UltraTech, Ambuja, ACC & Others: Profitability in FY26 Hinges on Cement Pricing, Says India Ratings
According to India Ratings and Research, the cement industry, including major players like UltraTech Cement, Ambuja Cements, ACC, and Dalmia Bharat, is expected to witness moderate growth in FY26. The agency projects that demand in the sector will likely grow at a mid-single-digit rate, indicating a steady but not aggressive expansion.
While the overall growth outlook remains positive, India Ratings emphasizes that pricing will play a crucial role in determining the profitability of cement manufacturers. Despite rising demand, the ability of companies to maintain or improve their pricing power will be a key factor in sustaining healthy margins.
The report suggests that while the industry is poised for continued growth, external factors such as raw material costs, supply chain dynamics, and competitive pressures could influence pricing strategies. As a result, cement manufacturers will need to carefully navigate pricing decisions to ensure sustained profitability in the upcoming fiscal year.

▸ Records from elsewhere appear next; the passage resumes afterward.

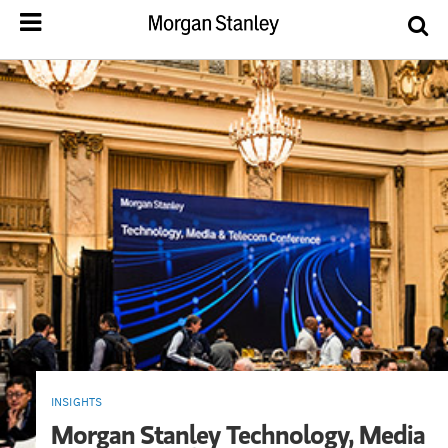
INSIGHTS
Morgan Stanley Technology, Media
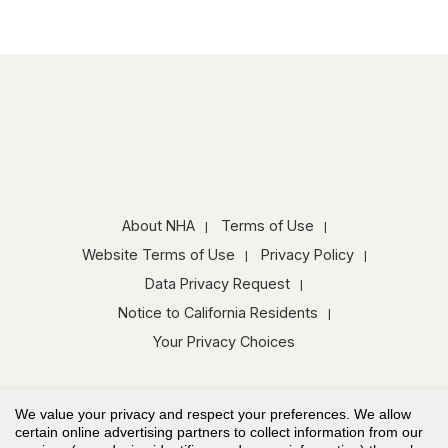
About NHA
Terms of Use
Website Terms of Use
Privacy Policy
Data Privacy Request
Notice to California Residents
Your Privacy Choices
We value your privacy and respect your preferences. We allow
certain online advertising partners to collect information from our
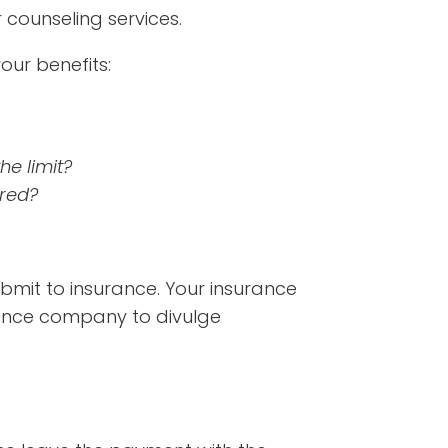
counseling services.
ur benefits:
he limit?
ered?
submit to insurance. Your insurance
rance company to divulge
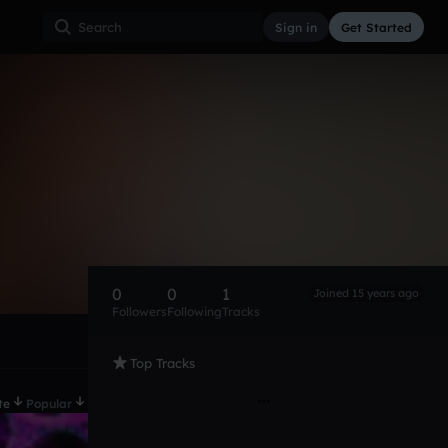
Sign in
Get Started
0
0
1
Joined 15 years ago
Followers
Following
Tracks
Top Tracks
te
Popular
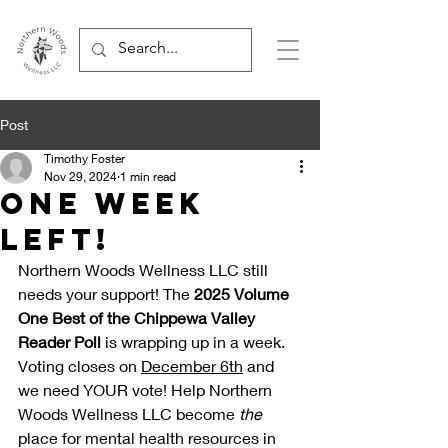
Post
Timothy Foster
Nov 29, 2024
1 min read
One Week
Left!
Northern Woods Wellness LLC still 
needs your support! The 
2025 Volume 
One Best of the Chippewa Valley 
Reader Poll
 is wrapping up in a week. 
Voting closes on 
December 6th
 and 
we need YOUR vote! Help Northern 
Woods Wellness LLC become 
the 
place for mental health resources in 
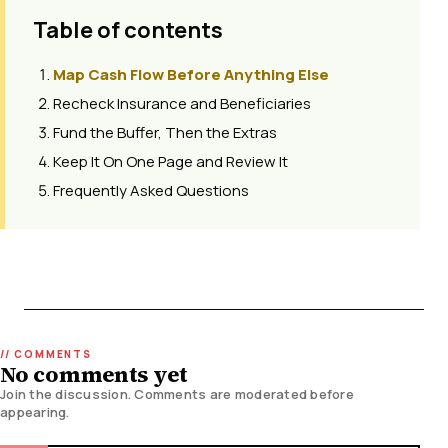
Table of contents
Map Cash Flow Before Anything Else
Recheck Insurance and Beneficiaries
Fund the Buffer, Then the Extras
Keep It On One Page and Review It
Frequently Asked Questions
No comments yet
Join the discussion. Comments are moderated before
appearing.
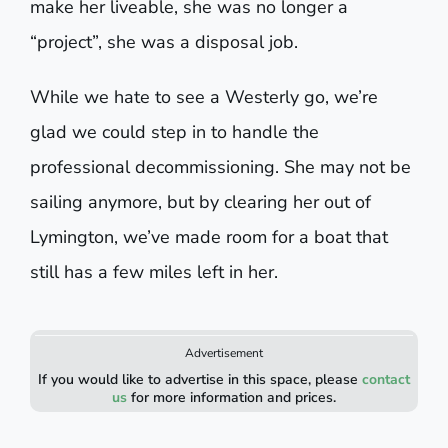
make her liveable, she was no longer a
“project”, she was a disposal job.
While we hate to see a Westerly go, we’re
glad we could step in to handle the
professional decommissioning. She may not be
sailing anymore, but by clearing her out of
Lymington, we’ve made room for a boat that
still has a few miles left in her.
Advertisement
If you would like to advertise in this space, please
contact
us
for more information and prices.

India Ratings and Research anticipates that cement demand will grow at a mid-single-digit rate in FY26, supported by multiple factors contributing to a recovery in the sector. One of the key drivers of this growth is the expected revival in infrastructure demand, which had been relatively subdued during FY25. The slowdown in infrastructure activity this year was largely attributed to the impact of the general elections, which often lead to delays in project execution and new investments. However, with the election period concluding, infrastructure development is expected to regain momentum, providing a boost to cement consumption.
Additionally, a strong monsoon in the previous year is likely to contribute to improved rural demand for cement. India Ratings highlights that better rainfall supports agricultural productivity, leading to higher rural incomes and, in turn, increased spending on housing and construction activities in rural areas. An improvement in real wage growth, particularly for individuals in the lower-income segments, is also expected to strengthen demand fundamentals in the sector.
In the urban housing market, the report notes that growth is expected to continue, albeit at a moderate pace due to the base effect. Despite this, steady demand from urban housing projects will remain a positive factor for cement consumption. With these combined factors—reviving infrastructure development, stronger rural demand, and sustained urban housing activity—the cement sector is expected to witness stable growth in FY26.
India Ratings and Research has provided a mixed outlook for different segments of the economy in FY26, with a deteriorating outlook for smaller (tier-2) businesses, while maintaining a neutral stance on the cement industry as a whole.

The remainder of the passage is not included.